Medical research will not progress without data and its re-use. Collected data can be used to create artificial intelligence models to make speedier diagnoses and to support care decisions. New data analysis technologies emerge all the time, but how to make data available for all researchers?

 

One of the strengths of the Genome Center, which is being established in Finland, consists of biobank databases. The Center would be in charge of developing a genome data register, that is, a centralised system for storing and managing genetic data. The aim is to create a high-quality database that describes genetic variation in Finland. Auria Biobank’s Director Lila Kallio believes that good cooperation between the biobanks and the Genome Center can lead to significant results in the screening of gene variants.

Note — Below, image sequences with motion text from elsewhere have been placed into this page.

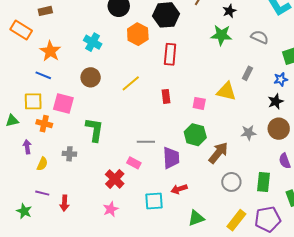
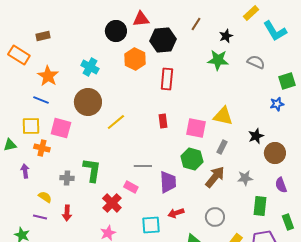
gray rectangle: (247, 73) -> (222, 147), moved
brown circle: (91, 77) -> (88, 102), size x1.4
yellow line: (131, 83) -> (116, 122), moved
black star: (276, 101) -> (256, 136), moved
pink square: (199, 103) -> (196, 128), size x1.5
green L-shape: (95, 130) -> (92, 170), moved
gray star: (249, 133) -> (245, 178), moved
yellow semicircle: (42, 164) -> (45, 197), moved, turned -80
gray circle: (231, 182) -> (215, 217), moved
red arrow: (64, 203) -> (67, 213), moved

“Once the Genome Center has been established and starts operating, genome data created during research can also be stored in the Genome Center. The Genome Center could re-analyse any genome data against all accumulating reference genome data. This would enable, for example, the screening of new identified, clinically significant variants by using previously produced and stored data,” says Lila Kallio.

The Biobank Act was enacted in Finland in 2013, enabling the establishment of biobanks. There are currently 11 biobanks in Finland. In 2020, the biobank network was joined by Arctic Biobank, which stores extensive population data collected by the University of Oulu in the north of Finland. Researchers in Finland can utilise material from all biobanks through the Fingenious online service. Fingenious is a digital tool through which a researcher can send a request for material to be made available to them. This service is provided by the Finnish Biobank Cooperative, FINBB.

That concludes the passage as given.